Today’s prompt reads as follows:

TV Matchup…Think of a TV show that compares to your life?  What is it?  Who would you be, who would your friends and family be?

In my opinion, this particular prompt is definitely the hardest.  I have spent all of yesterday, thinking of various television programmes and considering how it may compare to my life.  However, I really could not think of one.  I live with a neurological condition which is both unusual and rare.  I live with numerous symptoms, which are not typical of everyday life.  Unfortunately, there are not many television dramas that have characters with a neurological condition; there have been on various procedural dramas such as Grey’s Anatomy or House as examples but no long-standing characters from a television show that I can think of.  Furthermore, it could also be argued that as many portrayals of chronic illness are on medical shows set within a hospital environment is also in itself not representative of chronic illness as a whole, especially considering neurological conditions such as mine, which often does not require hospitalisations.

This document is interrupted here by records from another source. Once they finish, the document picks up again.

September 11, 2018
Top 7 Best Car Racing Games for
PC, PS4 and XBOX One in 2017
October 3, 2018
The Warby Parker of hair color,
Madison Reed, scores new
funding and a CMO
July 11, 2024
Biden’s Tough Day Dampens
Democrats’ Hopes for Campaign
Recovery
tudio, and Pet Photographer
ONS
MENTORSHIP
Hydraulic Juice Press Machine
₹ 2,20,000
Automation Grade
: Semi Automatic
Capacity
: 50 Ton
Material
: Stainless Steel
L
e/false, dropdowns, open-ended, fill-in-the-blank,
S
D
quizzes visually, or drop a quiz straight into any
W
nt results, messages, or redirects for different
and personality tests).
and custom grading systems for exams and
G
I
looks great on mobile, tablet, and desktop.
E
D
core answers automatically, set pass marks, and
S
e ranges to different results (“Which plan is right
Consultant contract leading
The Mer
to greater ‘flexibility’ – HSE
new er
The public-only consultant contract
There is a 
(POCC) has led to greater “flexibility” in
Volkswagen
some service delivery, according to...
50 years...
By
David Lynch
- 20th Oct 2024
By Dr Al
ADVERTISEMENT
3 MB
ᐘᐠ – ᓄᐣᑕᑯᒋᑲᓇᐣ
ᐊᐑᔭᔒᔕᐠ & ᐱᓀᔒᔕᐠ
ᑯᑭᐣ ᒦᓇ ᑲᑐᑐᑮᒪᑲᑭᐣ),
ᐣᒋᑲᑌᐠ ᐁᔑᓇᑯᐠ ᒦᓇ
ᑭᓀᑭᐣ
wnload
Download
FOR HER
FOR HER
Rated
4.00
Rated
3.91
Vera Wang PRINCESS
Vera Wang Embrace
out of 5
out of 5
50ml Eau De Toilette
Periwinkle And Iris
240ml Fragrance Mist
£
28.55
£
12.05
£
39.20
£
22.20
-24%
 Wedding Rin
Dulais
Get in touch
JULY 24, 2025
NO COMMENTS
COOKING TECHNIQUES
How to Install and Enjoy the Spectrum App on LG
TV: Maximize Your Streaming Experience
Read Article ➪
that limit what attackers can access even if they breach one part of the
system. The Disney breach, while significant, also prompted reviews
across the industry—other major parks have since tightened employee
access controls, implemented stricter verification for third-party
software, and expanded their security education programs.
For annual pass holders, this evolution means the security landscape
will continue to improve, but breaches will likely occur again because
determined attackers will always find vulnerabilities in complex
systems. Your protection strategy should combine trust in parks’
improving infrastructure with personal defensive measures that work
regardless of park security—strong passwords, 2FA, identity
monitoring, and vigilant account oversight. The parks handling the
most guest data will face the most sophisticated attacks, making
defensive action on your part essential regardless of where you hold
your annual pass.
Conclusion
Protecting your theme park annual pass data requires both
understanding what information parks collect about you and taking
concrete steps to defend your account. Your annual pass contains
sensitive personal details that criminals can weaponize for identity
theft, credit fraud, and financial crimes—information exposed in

But then I thought about chronic illness in general.  It is my opinion that chronic illness is not well represented in television dramas generally.  Perhaps it is the programmes that I particularly watch, but in my experience the reality of living with a chronic illness is not represented accurately on television drama shows.  During the time when illness or injuries that could result in permanent disabilities these storylines are very short-lived; very often the person is diagnosed with the condition, starts treatment such as medication or physiotherapy and the character recovers, and the condition or injury is never mentioned again.  Alternatively, the character may even die from the condition.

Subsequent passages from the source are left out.